В рассуждениях Кириллова поэтически-философская тема особого неземного характера этих переживаний обогащается и дополняется: "Есть секунды, их всего зараз пять или шесть, и вы вдруг чувствуете присутствие вечной гармонии, совершенно достигнутой. Это не земное; я не про то, что оно небесное, а про то, что человек в земном виде не может перенести. Надо перемениться физически или умереть... Как будто вдруг ощущаете всю природу и вдруг говорите: да, это правда" (10; 450). Для Кириллова понятно, почему Бог, когда создавал мир, в конце каждого дня говорил: "Да, это правда, это хорошо". Это не умиление, а радость. Не нужно прощать ничего, потому что прощать уже нечего. И, наконец, символ веры его человекобожества: "Вы не то что любите, о – тут выше любви!.. так ужасно ясно и такая радость. Если более пяти секунд – то душа не выдержит и должна исчезнуть. В эти пять секунд я проживаю жизнь и за них отдам всю мою жизнь, потому что стоит. Чтобы выдержать десять секунд, надо перемениться физически. Я думаю, человек должен перестать родить. К чему дети, к чему развитие, коли цель достигнута?" (10; 450–451).

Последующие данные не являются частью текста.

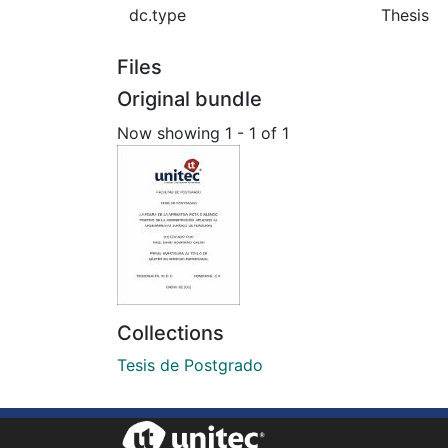
dc.type
Thesis
Files
Original bundle
Now showing
1 - 1 of 1
Collections
Tesis de Postgrado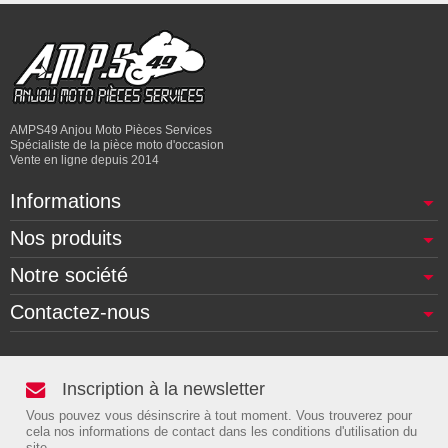
AMPS49 Anjou Moto Pièces Services
Spécialiste de la pièce moto d'occasion
Vente en ligne depuis 2014
Informations
Nos produits
Notre société
Contactez-nous
Inscription à la newsletter
Vous pouvez vous désinscrire à tout moment. Vous trouverez pour
cela nos informations de contact dans les conditions d'utilisation du
site.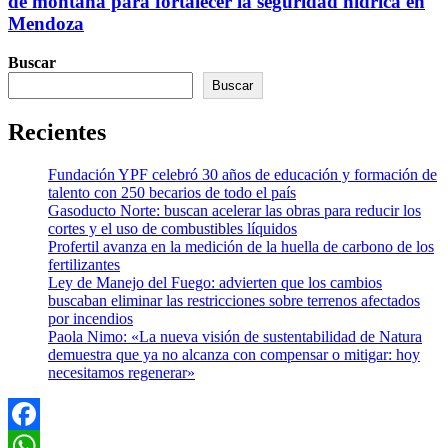
de montaña para fortalecer la seguridad hídrica en
Mendoza
Buscar
Buscar
Recientes
Fundación YPF celebró 30 años de educación y formación de
talento con 250 becarios de todo el país
Gasoducto Norte: buscan acelerar las obras para reducir los
cortes y el uso de combustibles líquidos
Profertil avanza en la medición de la huella de carbono de los
fertilizantes
Ley de Manejo del Fuego: advierten que los cambios
buscaban eliminar las restricciones sobre terrenos afectados
por incendios
Paola Nimo: «La nueva visión de sustentabilidad de Natura
demuestra que ya no alcanza con compensar o mitigar: hoy
necesitamos regenerar»
Facebook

"Высшая степень гармонии", "высший синтез", "это не земное" – подобные выражения Мышкина и Кириллова подчеркивают "священность" их переживания, связанного с постижением отношений божества и человека.

Несмотря на общность этих переживаний, есть у них и существенное различие. Мышкин осознает болезненность своих переживаний. Раздумывая об этом уже в здоровом состоянии, он говорил сам себе: "Ведь все эти молнии и проблески высшего самосознания, а стало быть и "высшего бытия", не что иное, как болезнь, разрушение нормального состояния. А если так, то это вовсе не высшее бытие, а, напротив, должно быть причислено к самому низшему". И, однако же, он дошел до парадоксального вывода:

"Что же в том, что это болезнь?.. Какое до этого дело, что это напряжение ненормальное, если самый результат, если минута ощущения, припоминаемая и рассматриваемая уже в здоровом состоянии, оказывается в высшей степени гармонией, красотой, дает неслыханное и негаданное дотоле чувство полноты, меры, примирения и восторженно молитвенного слития с самым высшим синтезом жизни?" В том же, что это действительно "красота и молитва", что это действительно "высший синтез жизни", в этом он сомневаться не мог, да и сомнений не мог допустить.

У Кириллова же нет осознания своей болезни. На вопрос Шатова, нет ли у него "падучей", Кириллов категорически отвечает: "Нет". На предположение Шатова, что эпилепсия разовьется в дальнейшем, Кириллов, готовясь к идеологическому самоубийству, говорит: "Не успеет".

Д. С. Мережковский, развивая тему о священности эпилепсии, обращает внимание на то, что в романе "Бесы" Достоевский несколько раз с упорной вдумчивостью возвращается к легенде о знаменитом кувшине эпилептика Магомета, не успевшем пролиться за то время, пока тот на коне Аллаха облетел небеса и преисподнюю.

Эта легенда у Достоевского впервые упоминается Мышкиным при объяснении особого характера переживаний в преддверии эпилептического припадка: "...в этот момент мне как-то становится понятно необычайное слово о том, что времени больше не будет... это та же самая секунда, в которую не успел пролиться опрокинувшийся кувшин с водой эпилептика Магомета, успевшего, однако, в ту самую секунду обозреть все жилища Аллаховые" (14; 188–189).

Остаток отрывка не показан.